By Iain Nicolson, Canopus. Hardback ISBN 0954984633, £19.95.
If you are a particle physicist interested in cosmology, this book is for you. It makes a broad, clear and precise overview of our current understanding of dark matter and dark energy – the invisible actors governing the fate of the universe.
It is a challenge to try to make these apparently obscure concepts familiar to any motivated reader without a scientific background. But the author, Iain Nicolson, has been entirely successful in his enterprise. With a pleasant balance between text and colourful illustrations, he guides the reader through a fascinating, invisible and mysterious world that manifests its presence by shaping galaxies and the universe itself.

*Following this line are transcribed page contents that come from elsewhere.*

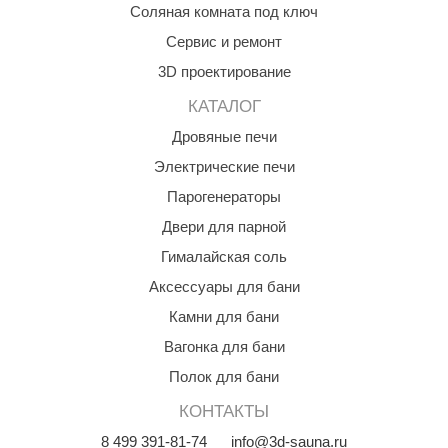
Соляная комната под ключ
КЗ
Сервис и ремонт
ерезка
3D проектирование
улкан
КАТАЛОГ
ефест
Дровяные печи
Электрические печи
рмак-Термо
Парогенераторы
ройка
Двери для парной
ренеран
Гималайская соль
rill’D
Аксессуары для бани
Камни для бани
обросталь
Вагонка для бани
зиСтим
Полок для бани
арь-печи
КОНТАКТЫ
волюция тепла
8
499
391-81-74
info@3d-sauna.ru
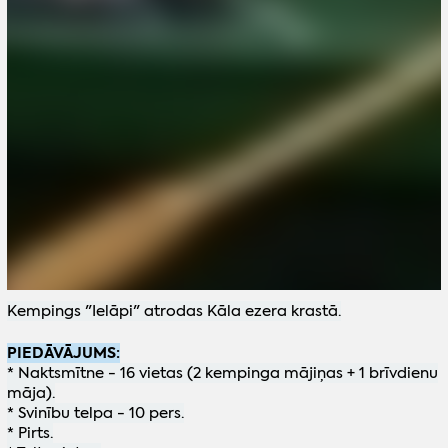
Kempings "Ielāpi" atrodas Kāla ezera krastā.
PIEDĀVĀJUMS:
* Naktsmītne - 16 vietas (2 kempinga mājiņas + 1 brīvdienu
māja).
* Svinību telpa - 10 pers.
* Pirts.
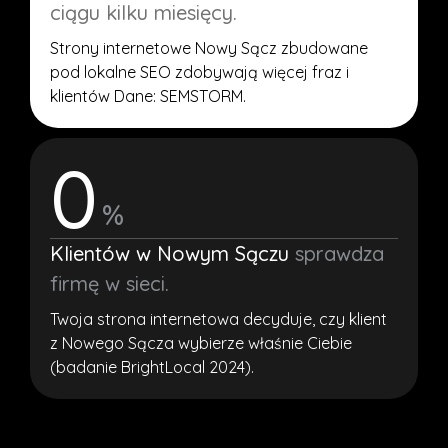
ciągu kilku miesięcy.
Strony internetowe Nowy Sącz zbudowane
pod lokalne SEO zdobywają więcej fraz i
klientów Dane: SEMSTORM.
0
%
Klientów w Nowym Sączu
sprawdza
firmę w sieci.
Twoja strona internetowa decyduje, czy klient
z Nowego Sącza wybierze właśnie Ciebie
(badanie BrightLocal 2024).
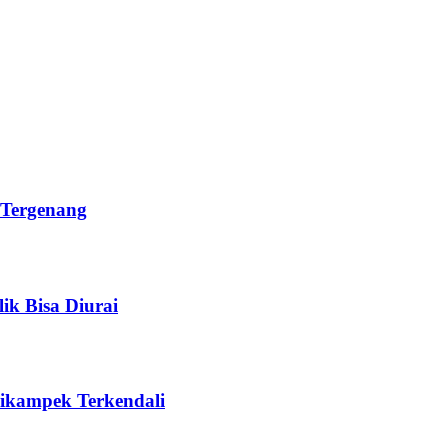
 Tergenang
ik Bisa Diurai
Cikampek Terkendali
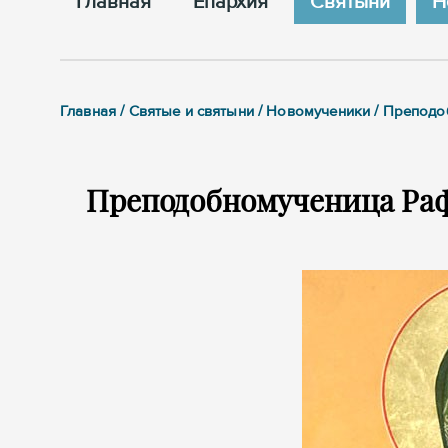
Главная
Епархия
Cвятыни
Н
Главная / Святые и святыни / Новомученики / Препод
Преподобномученица Раф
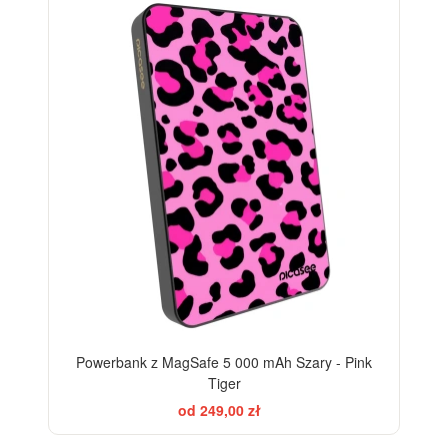
Powerbank z MagSafe 5 000 mAh Szary - Pink
Tiger
od 249,00 zł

The book starts with an introduction to key concepts in astrophysics and the development of classical cosmology. It then describes the observational evidence for dark matter in galaxies and clusters of galaxies, showing that massive extremely dim celestial bodies cannot account for the missing mass. Particle physics is not neglected, with a description of our understanding of ordinary “baryonic” matter and the quest for detecting exotic weakly interacting massive particles (WIMPs). An entire chapter is also devoted to the idea that modified Newtonian dynamics (MOND) could be an alternative to the existence of dark matter. The second half of the book is devoted to cosmological observations and arguments that suggest the existence of dark energy – an even more mysterious ingredient of the universe. The pieces assemble through these chapters to reveal a universe that is flattened out by inflation and that is essentially made of cold dark matter, with dark energy acting as a cosmological constant.
This new cosmology is generally accepted as the standard model and gives the full measure of the dark side of the universe. The visible matter studied by astronomers so far appears to be just the tip of the iceberg (less than 1%) and even baryonic matter studied so far by physicists is only about 5% of the mass–energy content of the universe. The remaining 95% is unknown territory, which the book invites us to explore using all techniques available. This will be the major challenge for physics in the 21st century.